The Power Of Vitamin C

Staff Writer

What is Vitamin C? Otherwise known as Ascorbic Acid, Vitamin C is an essential nutrient that must be obtained from the diet. It’s a water soluble vitamin, and much of it is destroyed by cooking – the freshest fruit and vegetables have the highest amount of vitamin C. It oxidizes in air and is sensitive to heat and light, so storing fruit and vegetables in a cool dry place is critical to preserving their Vitamin C content.

Ascorbic acid is absorbed in the intestines from food at a rate of 80-90% of what’s ingested (ideally). It is used by the body in about 2 hours and out of the blood stream within 3 to 4 hours, so it’s best to have eaten sources of this vitamin every 4 hours, or if supplementing, to take the supplement every 4 hours. In times of stress, illness, or excessive alcohol intake, the body needs more.

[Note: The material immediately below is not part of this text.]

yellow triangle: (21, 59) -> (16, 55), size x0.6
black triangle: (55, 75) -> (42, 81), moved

Vitamin C has many actions in the body:

  • It’s an essential ingredient to the formation and maintenance of collagen – connective tissue which is found in skin, ligaments, joint linings, even bones and teeth. It helps wounds to heal, maintains healthy blood vessel walls, and gives support to body structures.
  • Vitamin C helps the body absorb iron, and folic acid. It helps to form serotonin, an important chemical for the brain.
  • It supports adrenal function. The adrenals are often over taxed in times of stress, increasing their need for Vitamin C.
  • Vitamin C also supports thyroid hormone production and cholesterol metabolism.
  • Vitamin C is an antioxidant. It helps to prevent the creation of free radicals in the body, which can cause damage to cells and eventually lead to disease.
  • Vitamin C stimulates the immune system – it increases the number of certain immune system chemicals in the body, patrolling the body for bacteria and virus’ and strengthening their response to those attacks.
  • Some studies also show that Vitamin C may act to dampen down production of histamine in the body, so it can also help with allergies.

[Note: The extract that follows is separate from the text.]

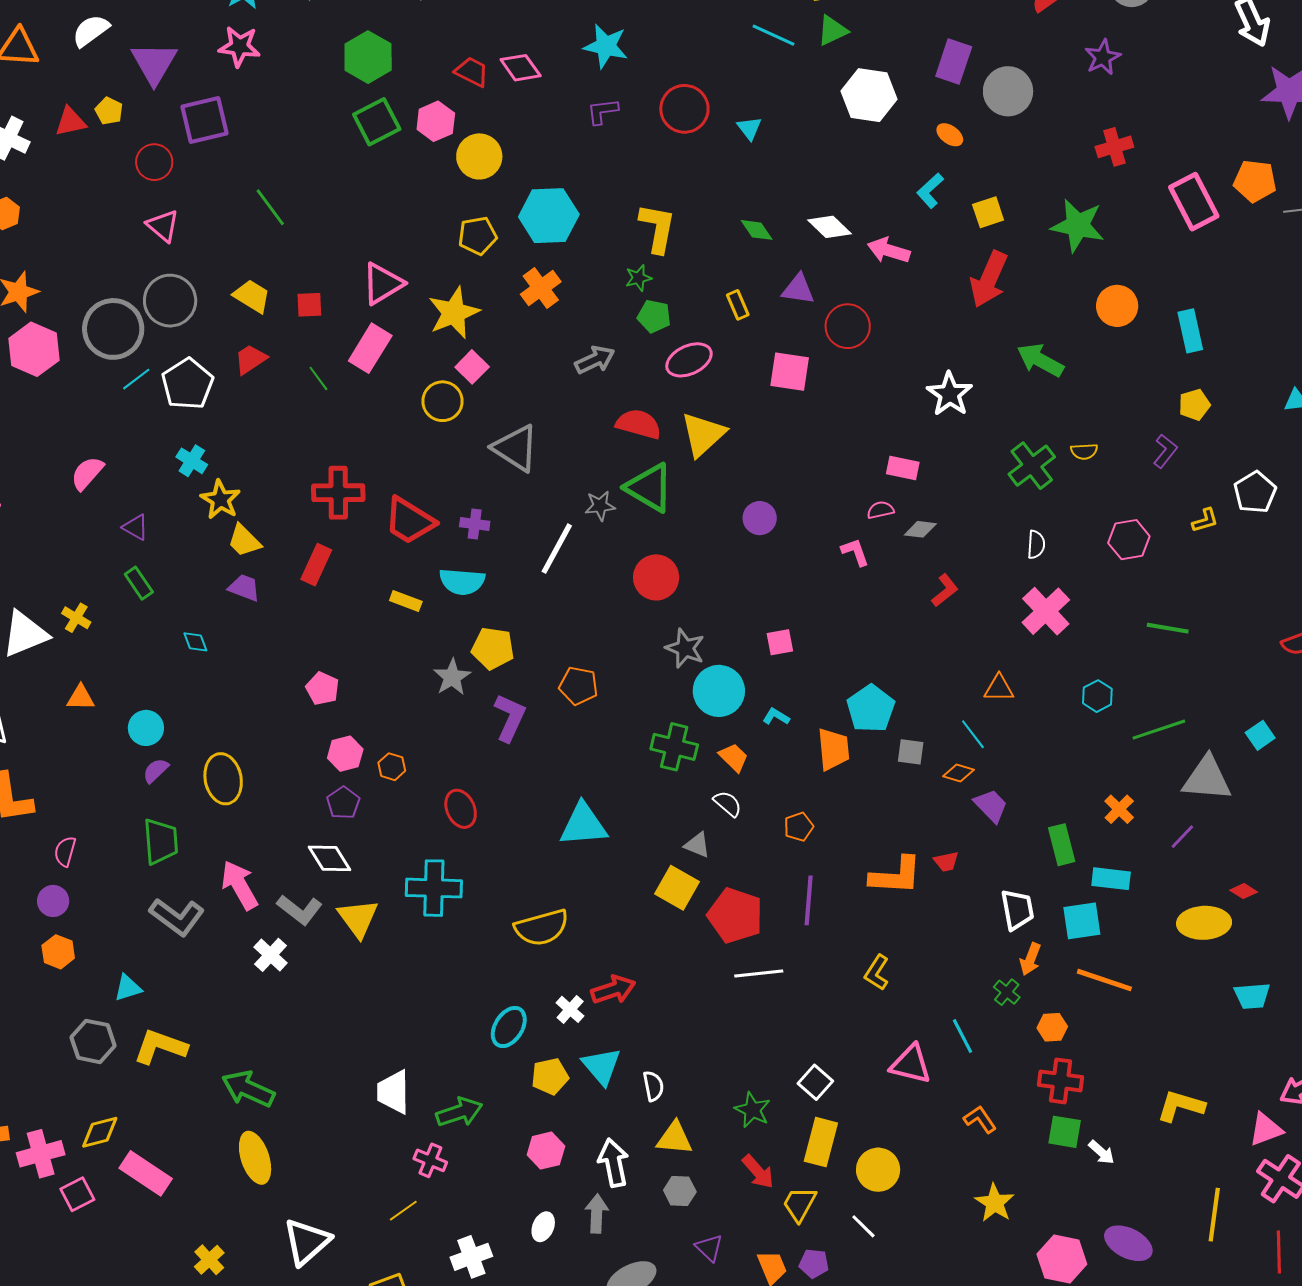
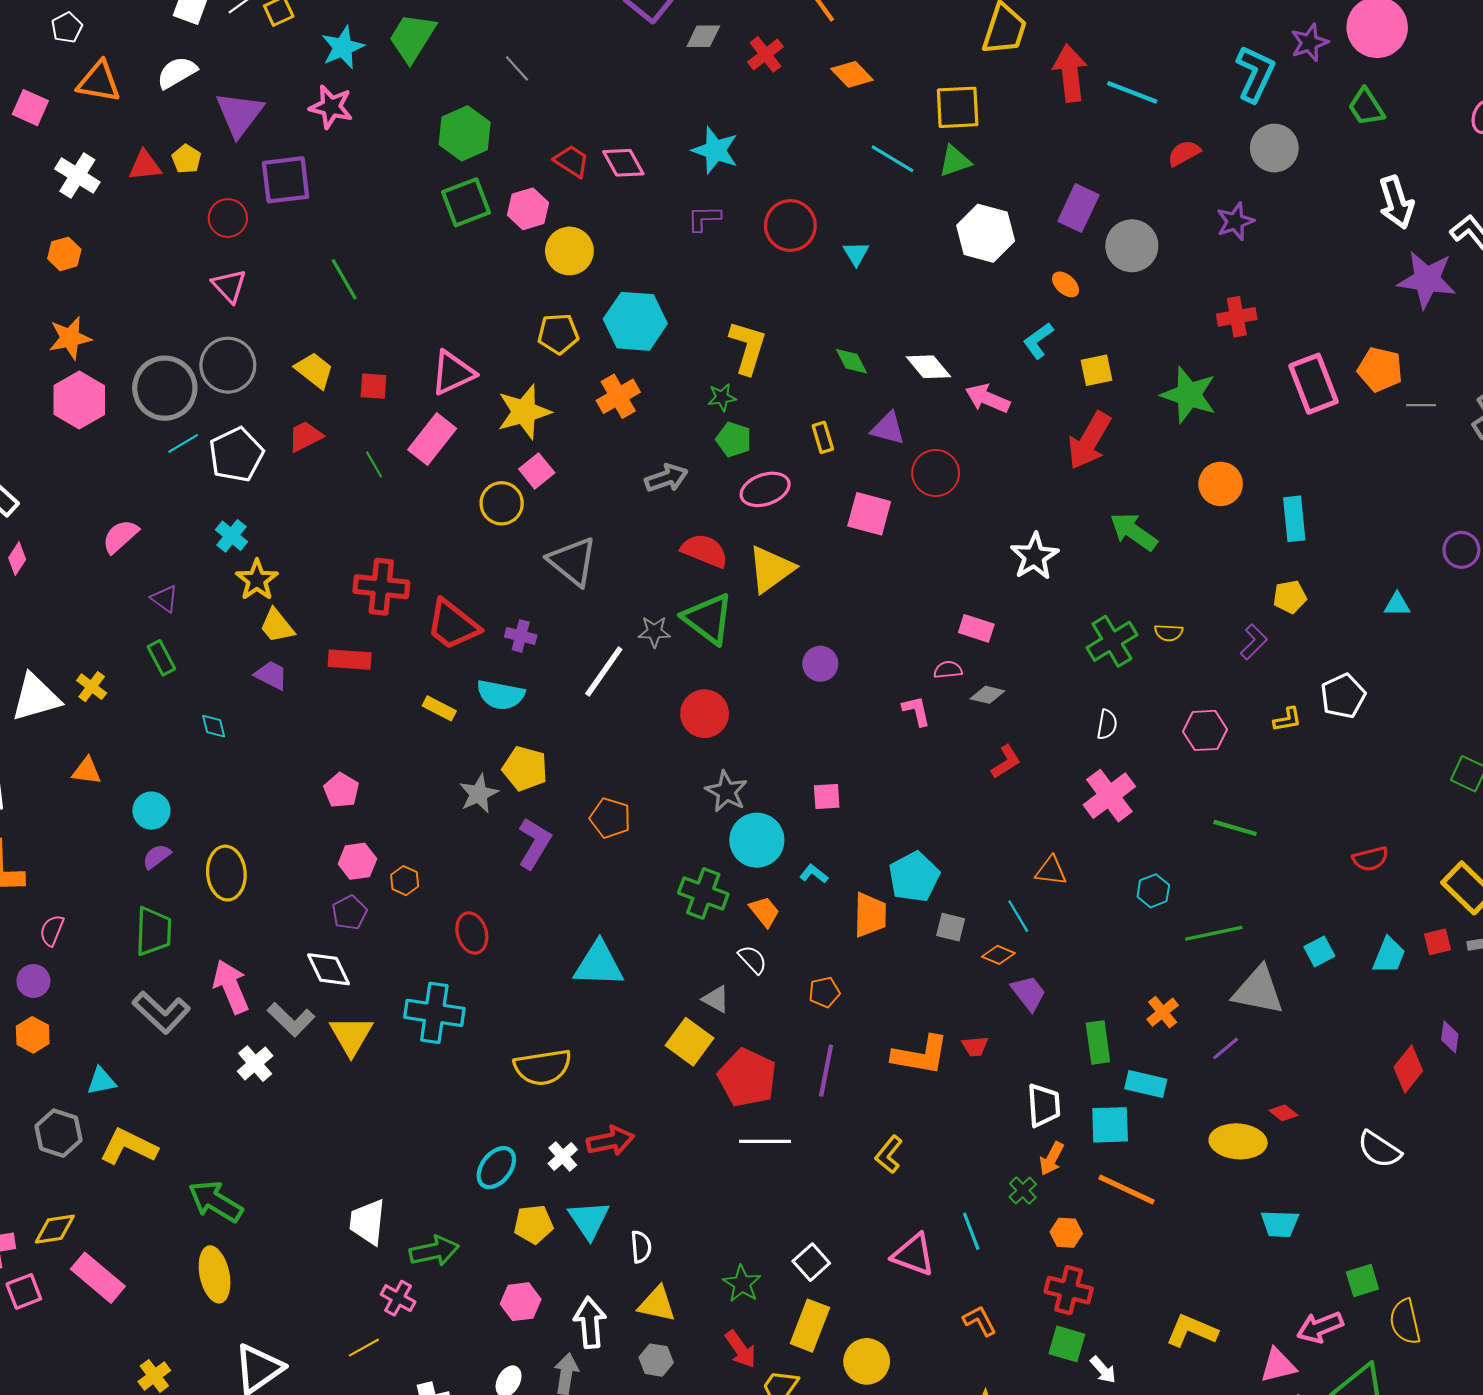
red rectangle: (316, 565) -> (350, 660), turned 63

What Foods Contain Vitamin C?

While citrus fruits have the highest concentrations of Vitamin C, there are other sources. Try these – broccoli, bell peppers, parsley, Brussels sprouts, cauliflower, strawberries, cantaloupe, squash, grapefruit, pineapple, spinach, green beans, fennel, cranberries, asparagus, and watermelon.

Are There Any Side Effects With Supplementation?

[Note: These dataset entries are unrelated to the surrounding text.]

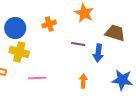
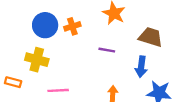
blue circle: (15, 28) -> (45, 25), moved
blue arrow: (98, 53) -> (141, 67), moved

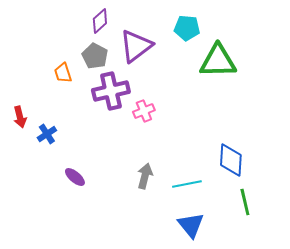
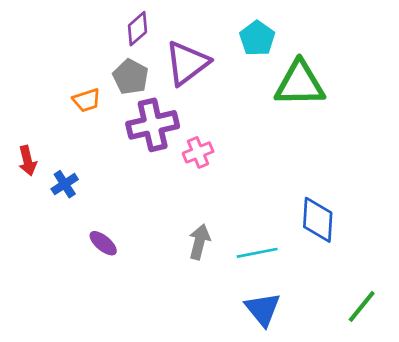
cyan pentagon: (187, 28) -> (257, 38), turned 30
orange trapezoid: (63, 73) -> (87, 100), turned -90
green line: (245, 202) -> (362, 306), moved, turned 52

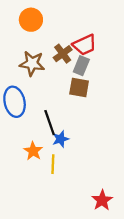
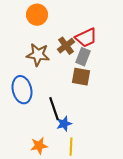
orange star: (33, 151) -> (39, 146), moved, turned 30
yellow line: (53, 164) -> (71, 147), moved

Generally, in the cases of illness and high stress, high doses of Vitamin C are recommended. Everyone is an individual, so it’s important to find the right level for you. If you experience diarrhea, cut back the by 500mg daily until the symptoms disappear, then stay at that dose. Remember, divided doses are best.

Always check with your health care professional before supplementing at high levels.